Ma bisognerà fare i conti con Bruxelles: a meno di miracoli contabili, misure di questo tipo implicheranno un aumento della spesa che porterà il deficit italiano a sforare la soglia del 3% stabilita a Maastricht. Sarebbe quindi vitale una proroga dei termini per rientrare nei parametri di bilancio. L’Europa ha già concesso uno slittamento di due anni a Francia e Spagna, mentre Olanda e Slovenia potrebbero ottenere 12 mesi in più. D’altra parte, al termine del tour europeo della settimana scorsa, Letta aveva garantito che l’Italia avrebbe rispettato tutti gli impegni assunti dai precedenti governi in fatto di rigore.

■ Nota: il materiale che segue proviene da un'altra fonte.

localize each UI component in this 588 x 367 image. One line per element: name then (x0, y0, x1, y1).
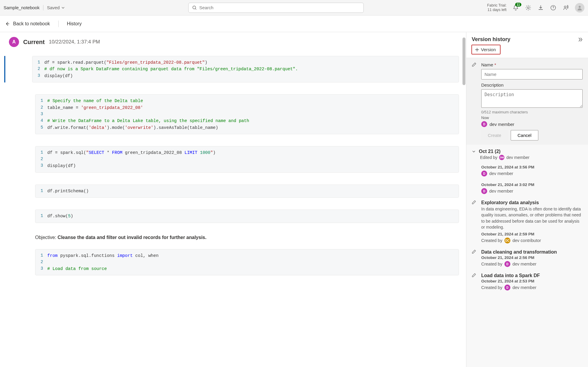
version-ts: October 21, 2024 at 2:59 PM (481, 232, 583, 236)
user-name: dev member (512, 262, 537, 266)
pencil-icon[interactable] (472, 273, 476, 277)
download-button[interactable] (537, 4, 544, 11)
version-title: Data cleaning and transformation (481, 249, 583, 255)
user-badge: D (481, 188, 487, 194)
save-status[interactable]: Saved (47, 5, 65, 10)
topbar-left: Sample_notebook Saved (4, 5, 65, 10)
search-wrap (68, 3, 483, 13)
md-label: Objective: (35, 235, 58, 240)
user-badge: D (504, 261, 510, 267)
saved-label: Saved (47, 5, 60, 10)
topbar: Sample_notebook Saved Fabric Trial: 11 d… (0, 0, 588, 15)
named-version-item[interactable]: Load data into a Spark DF October 21, 20… (466, 270, 588, 293)
user-badge: DC (504, 238, 510, 243)
version-header: A Current 10/22/2024, 1:37:4 PM (0, 32, 466, 50)
version-by: Created by DC dev contributor (481, 238, 583, 243)
version-ts: October 21, 2024 at 2:56 PM (481, 255, 583, 260)
user-name: dev member (489, 189, 513, 193)
settings-button[interactable] (525, 4, 531, 11)
help-icon (550, 5, 556, 11)
code-cell-1[interactable]: 1df = spark.read.parquet("Files/green_tr… (32, 56, 459, 82)
version-title: Load data into a Spark DF (481, 273, 583, 278)
back-label: Back to notebook (13, 21, 50, 26)
user-avatar[interactable] (575, 3, 584, 13)
cell-group: 1df = spark.read.parquet("Files/green_tr… (4, 56, 459, 82)
cancel-button[interactable]: Cancel (511, 130, 538, 140)
version-btn-label: Version (481, 47, 496, 52)
person-icon (577, 5, 583, 11)
group-title: Oct 21 (2) (479, 149, 501, 154)
version-timestamp: 10/22/2024, 1:37:4 PM (49, 39, 100, 45)
history-item[interactable]: October 21, 2024 at 3:56 PM D dev member (466, 162, 588, 179)
panel-toolbar: Version (466, 45, 588, 58)
svg-point-3 (553, 9, 553, 9)
group-subtitle: Edited by DM dev member (466, 155, 588, 160)
user-badge: D (481, 171, 487, 177)
version-by: Created by D dev member (481, 285, 583, 291)
named-version-item[interactable]: Data cleaning and transformation October… (466, 246, 588, 270)
topbar-right: Fabric Trial: 11 days left 11 (487, 3, 584, 13)
version-history-panel: Version history Version Name * Descripti… (466, 32, 588, 367)
name-input[interactable] (481, 69, 583, 79)
panel-collapse-button[interactable] (578, 37, 583, 42)
editor-name: dev member (506, 155, 529, 160)
feedback-button[interactable] (562, 4, 569, 11)
description-label: Description (481, 82, 583, 88)
search-input[interactable] (199, 5, 360, 10)
history-ts: October 21, 2024 at 3:56 PM (481, 165, 583, 169)
code-cell-5[interactable]: 1df.show(5) (35, 210, 459, 223)
search-icon (192, 5, 197, 10)
chevron-down-icon (472, 149, 476, 154)
new-version-form: Name * Description 0/512 maximum charact… (466, 58, 588, 145)
editor-badge: DM (499, 155, 504, 160)
pencil-icon[interactable] (472, 249, 476, 254)
user-name: dev member (489, 171, 513, 176)
create-button[interactable]: Create (481, 130, 508, 140)
plus-icon (475, 48, 479, 52)
trial-line2: 11 days left (487, 8, 507, 12)
current-user: D dev member (481, 121, 583, 127)
person-voice-icon (563, 5, 569, 11)
version-desc: In data engineering, EDA is often done t… (481, 206, 583, 230)
help-button[interactable] (550, 4, 556, 11)
code-cell-2[interactable]: 1# Specify the name of the Delta table 2… (35, 94, 459, 134)
download-icon (538, 5, 544, 11)
svg-point-5 (579, 6, 581, 8)
md-text: Cleanse the data and filter out invalid … (58, 235, 207, 240)
panel-body[interactable]: Name * Description 0/512 maximum charact… (466, 58, 588, 367)
separator (58, 21, 59, 27)
current-label: Current (23, 39, 45, 46)
chevron-double-right-icon (578, 37, 583, 42)
char-counter: 0/512 maximum characters (481, 110, 583, 114)
gear-icon (525, 5, 531, 11)
history-item[interactable]: October 21, 2024 at 3:02 PM D dev member (466, 179, 588, 197)
trial-line1: Fabric Trial: (487, 3, 507, 8)
breadcrumb-bar: Back to notebook History (0, 15, 588, 32)
user-badge: D (504, 285, 510, 291)
notifications-button[interactable]: 11 (512, 4, 519, 11)
svg-point-4 (564, 6, 566, 8)
document-name[interactable]: Sample_notebook (4, 5, 40, 10)
trial-status: Fabric Trial: 11 days left (487, 3, 507, 12)
version-ts: October 21, 2024 at 2:53 PM (481, 279, 583, 283)
description-input[interactable] (481, 89, 583, 108)
code-cell-6[interactable]: 1from pyspark.sql.functions import col, … (35, 249, 459, 276)
code-cell-4[interactable]: 1df.printSchema() (35, 185, 459, 198)
user-name: dev contributor (512, 238, 541, 243)
code-cell-3[interactable]: 1df = spark.sql("SELECT * FROM green_tri… (35, 146, 459, 173)
form-buttons: Create Cancel (481, 130, 583, 140)
back-to-notebook-link[interactable]: Back to notebook (5, 21, 50, 26)
scrollbar-thumb[interactable] (462, 38, 465, 85)
user-badge: D (481, 121, 487, 127)
divider (43, 5, 43, 10)
markdown-cell[interactable]: Objective: Cleanse the data and filter o… (35, 235, 459, 240)
named-version-item[interactable]: Exploratory data analysis In data engine… (466, 197, 588, 246)
chevron-down-icon (61, 6, 65, 10)
pencil-icon[interactable] (472, 200, 476, 204)
notebook-cells[interactable]: 1df = spark.read.parquet("Files/green_tr… (0, 50, 466, 367)
history-group-header[interactable]: Oct 21 (2) (466, 145, 588, 155)
new-version-button[interactable]: Version (472, 45, 500, 54)
pencil-icon (472, 62, 476, 67)
svg-point-1 (527, 7, 529, 9)
search-box[interactable] (188, 3, 364, 13)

Sul fronte del lavoro, tuttavia, le intenzioni non mancano e alcune – esclusa la detassazione sui neoassunti – sono a costo zero. L’obiettivo primario è disinnescare il circolo vizioso innescato dalla riforma Fornero, che insieme alla riduzione della “flessibilità cattiva” (come la chiamava l’ex ministro) ha causato anche un ulteriore calo delle assunzioni. Il nuovo Esecutivo progetta quindi di accorciare gli intervalli di tempo fra contratti a termine consecutivi (ad oggi sono di due mesi per i contratti fino a sei mesi e di tre mesi per quelli con scadenze più lunghe), ma solo finché durerà la recessione.
Si tratterebbe quindi di una norma transitoria, così come quella attesa per modificare il cosiddetto principio di “acausalità”, che consente al datore di lavoro di rinnovare il contratto a tempo senza alcuna giustificazione solo la prima volta, obbligandolo dal secondo rinnovo a spiegare per quale ragione non stabilizza il lavoratore. Sempre in via temporanea, si prevede anche di alleggerire l’obbligo imposto alle imprese di assumere un terzo degli apprendisti (quota che salirà al 50% dal 2015).
Ieri sera, inoltre, il presidente del Consiglio ha confermato in televisione che nei prossimi giorni arriverà il provvedimento d’urgenza per rifinanziare la cassa integrazione in deroga (secondo i sindacati sono 700 mila i lavoratori che ricevono l’indennità). In questo caso però il costo non è affatto zero: serve un miliardo e mezzo. E se al conto si aggiungono gli interventi su Imu e Iva, le spese per sostenere le missioni militari e il rinnovo dei contratti dei precari nella pubblica amministrazione, gli euro da trovare arrivano a sei miliardi.
A meno di una nuova manovra per tagliare di netto la spesa pubblica, al momento le uniche risorse disponibili a cui attingere sono quelle europee, ma si tratta di fondi vincolati ad obiettivi specifici. Ad esempio i sei miliardi messi a disposizione dall’Ue per combattere la disoccupazione giovanile.